Não consigo situar em época alguma quando se deu nosso último diálogo, apesar de me lembrar da respiração exata onde cada sílaba foi libertada. É como se eu o tivesse arrancado do tempo e o emoldurado dentro da minha alma, eu sempre soube que você iria marcá-la de alguma maneira, eternamente. Agora, só preciso arranjar um jeito de fazer parar de doer e soprar vida na lembrança de você, para que possamos repintar tudo com as cores fortes da tua personalidade que se impõem pelo seu olhar. Meus Deus, não perdi a mania de falar contigo como se estivesses ao meu lado. Depois de todo esse tempo, minha alma tentou escapar pela minha garganta quando te vi olhando sarcasticamente as pinturas de celebridades feitas pelos artistas de rua da Rio Branco. Como se ela se jogasse em direção à tua com a certeza da necessidadede rumar ao seu destino. Observei-te semanas, tentando criar o momento perfeito para retomar você. O fato d'eu finalmente ter caído em mim que momentos perfeitos são os espontâneos mostra que finalmente conseguiremos viver de forma plena o que merecemos. Da janela do táxi, te busco pelo trajeto que você fez ao longo de toda essa semana. De repente, uma silhueta de costas. A tua. É hora. Salto para você ignorando banalidades como trocados e transeuntes, não voltarei a parar até te alcançar. Naquela hora, as janelas que fitavam de cima a correnteza humana daquela avenida movimentada viram tua face baixa, encostada em meu ombro, bailando candidamente ao sabor da gravidade, e meus ouvidos sussurando palavras que sempre só pertencerão a nós. Naquele dia, todos aqueles prédios tão altos viram dois destinos serem selados. Para sempre.

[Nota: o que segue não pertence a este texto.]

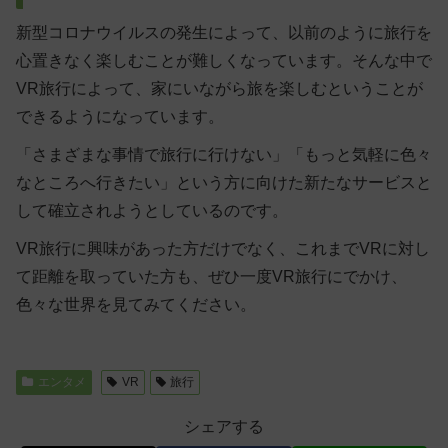
新型コロナウイルスの発生によって、以前のように旅行を
心置きなく楽しむことが難しくなっています。そんな中で
VR旅行によって、家にいながら旅を楽しむということが
できるようになっています。
「さまざまな事情で旅行に行けない」「もっと気軽に色々
なところへ行きたい」という方に向けた新たなサービスと
して確立されようとしているのです。
VR旅行に興味があった方だけでなく、これまでVRに対し
て距離を取っていた方も、ぜひ一度VR旅行にでかけ、
色々な世界を見てみてください。
エンタメ
VR
旅行
シェアする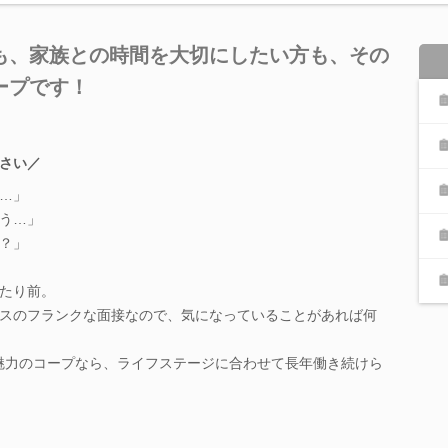
も、家族との時間を大切にしたい方も、その
ープです！
さい／
…」
う…」
？」
たり前。
スのフランクな面接なので、気になっていることがあれば何
”が魅力のコープなら、ライフステージに合わせて長年働き続けら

terça-feira, 17 de julho de 2007

Ligeiro desabafo

Senhor. De um lado, Celso Roth e o tal do 3-6-1. De outro, Dunga, 4 cabeças-de-bagre, e a imprensa incensando o futebol que só ela e os seguidores de Lazaroni viram. Obina e Abedi substituíram Zico e Roberto, Romário e Bebeto e, vá lá, Edmundo e Sávio. São tempos estranhos, e o Maracanã cada dia mais me surge como um templo altero, distante. Eu não quero viver em um mundo de meninos lutando para comprar a camisa 5 no lugar da 10. Se lágrimas descessem do meu rosto agora, elas se organizariam com apenas um atacante e nenhum meia capaz de dar um passe de mais de 5 metros. Eu não quero viver em um mundo onde meninos comemoram o desarme no lugar do balãozinho. Se lágrimas descessem do meu rosto agora, elas cometeriam cerca de 30 faltas por tempo, às ordens de um "professor". Eu também sou professor, mas não mando meus alunos colarem. Eu não quero viver em um mundo onde meninos não acreditam mais em amor à primeira vista e futebol espetáculo. Aliás, grafemos como futebol-espetáculo. Torçamos para que o hífen preserve o que ex-cabeças de área medíocres querem separar.